Written by In what marks a significant escalation in digital warfare, a major American medical technology company has been hit by a massive cyberattack.
The Iran-linked hacking group known as Handala has claimed responsibility for the breach, describing it as a direct response to the ongoing military conflict between the United States and Iran.
The victim, Stryker, is a Michigan-based Fortune 500 company that manufactures hospital equipment, surgical robots, and orthopedic implants.
This incident is being closely watched by national security experts as it appears to be the first major instance of Iranian-linked actors successfully targeting a large U.S. corporation since hostilities began earlier this year.
The Nature of the Attack
The attack was both sudden and destructive, occurring shortly after midnight on March 11, 2026.
Unlike typical “ransomware” attacks where hackers lock files to demand payment, this was a “wiper” attack designed to permanently erase data.
• Real-time Wiping: Employees at Stryker locations globally reported seeing their laptops and smartphones go blank in real time as the operating systems were decommissioned.
• The Handala Signature: Many workstations displayed the “Handala” logo—a symbol of Palestinian resistance adopted by the group—just before the systems failed.
• Massive Scale: The hackers claim to have wiped more than 200,000 systems, including servers and mobile devices, and stole 50 terabytes of sensitive company data.
In response, Stryker was forced to shut down its global network to contain the damage.
This led to the temporary closure of its headquarters in Portage, Michigan, and its largest international manufacturing hub in Ireland.
Motivations and Military Ties
The hackers were explicit about their motivations, labeling the attack “retribution.”
They cited recent military strikes, including the bombing of a school in Minab, Iran, as the catalyst.
Security analysts point to Stryker’s strategic importance as a primary reason for the target:
• Military Contracts: Stryker recently signed a $450 million contract to provide medical devices to the U.S. military.
• Infrastructure Disruption: By targeting a company that supplies hospital systems, the group can cause widespread anxiety and supply chain issues without directly striking a government building.
Technical Deep Dive: Weaponizing Enterprise Tools
For the IT professionals at Marion Watch Investigates, the anatomy of this strike reveals a sophisticated “living off the land” (LotL) strategy.
Instead of relying on custom malware that security tools might detect, Handala weaponized the same enterprise tools Stryker used to manage its global workforce.
Initial Access and Persistence
• Credential Harvesting: The group used the Rhadamanthys infostealer—delivered via targeted phishing emails—to capture administrative credentials and session cookies.
• VPN Exploitation: Using these stolen credentials, the attackers entered the network through legitimate VPN accounts, allowing them to blend in as authorized remote employees.
• NetBird for Lateral Movement: The attackers deployed NetBird, an open‑source overlay network tool, to create a private mesh VPN inside Stryker’s environment, enabling movement between servers without passing through monitored gateways.
Execution via Microsoft Intune
The most alarming aspect was the weaponization of Microsoft Intune, Stryker’s cloud-based Mobile Device Management (MDM) platform.
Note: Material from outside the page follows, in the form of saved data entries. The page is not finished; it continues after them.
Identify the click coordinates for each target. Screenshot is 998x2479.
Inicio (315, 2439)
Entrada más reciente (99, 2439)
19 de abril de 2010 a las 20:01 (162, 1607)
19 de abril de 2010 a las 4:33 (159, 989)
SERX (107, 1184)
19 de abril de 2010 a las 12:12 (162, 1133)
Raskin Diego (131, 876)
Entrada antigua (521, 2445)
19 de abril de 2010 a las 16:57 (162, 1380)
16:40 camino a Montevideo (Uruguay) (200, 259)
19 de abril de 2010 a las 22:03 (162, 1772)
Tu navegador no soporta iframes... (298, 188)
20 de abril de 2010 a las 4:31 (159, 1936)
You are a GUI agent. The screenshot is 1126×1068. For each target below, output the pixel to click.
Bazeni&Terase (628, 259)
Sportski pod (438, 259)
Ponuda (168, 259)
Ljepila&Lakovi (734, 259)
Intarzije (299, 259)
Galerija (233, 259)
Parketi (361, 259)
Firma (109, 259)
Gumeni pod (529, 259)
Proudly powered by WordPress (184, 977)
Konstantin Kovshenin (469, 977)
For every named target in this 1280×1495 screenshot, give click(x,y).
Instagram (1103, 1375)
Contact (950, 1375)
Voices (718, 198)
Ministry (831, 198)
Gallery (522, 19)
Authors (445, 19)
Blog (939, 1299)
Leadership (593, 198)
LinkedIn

• Administrative Takeover: After escalating privileges to “Global Admin,” the attackers gained full control of the Intune tenant.
• The Remote Wipe Command: They issued a legitimate Remote Wipe command.
Because this is a built‑in feature for decommissioning devices, Windows executed it without triggering antivirus or EDR alerts.
• Simultaneous Destruction: Over 200,000 enrolled devices were factory‑reset within minutes, erasing operating systems and data.
Strategic Infrastructure
A unique signature of the Handala group is their use of non‑traditional infrastructure to maintain Command & Control (C2):
• Starlink Integration: Researchers observed the group routing traffic through Starlink IP ranges.
By using satellite internet, they bypassed domestic restrictions in Iran and avoided detection by intelligence agencies monitoring known Iranian data centers.
Conclusion and Outlook
The attack on Stryker represents a “new chapter” in cyber warfare, where private American companies—especially those tied to the defense sector—are now on the front lines.
While Stryker says it has “business continuity measures” to support hospitals, the full impact on the medical supply chain remains uncertain.
For organizations monitoring these developments, the breach highlights a critical vulnerability:
the “Master Key” of administrative access to MDM and cloud consoles.
Securing these platforms with hardware‑based MFA and setting threshold alerts for mass‑wipe events are now essential defenses against state‑sponsored actors.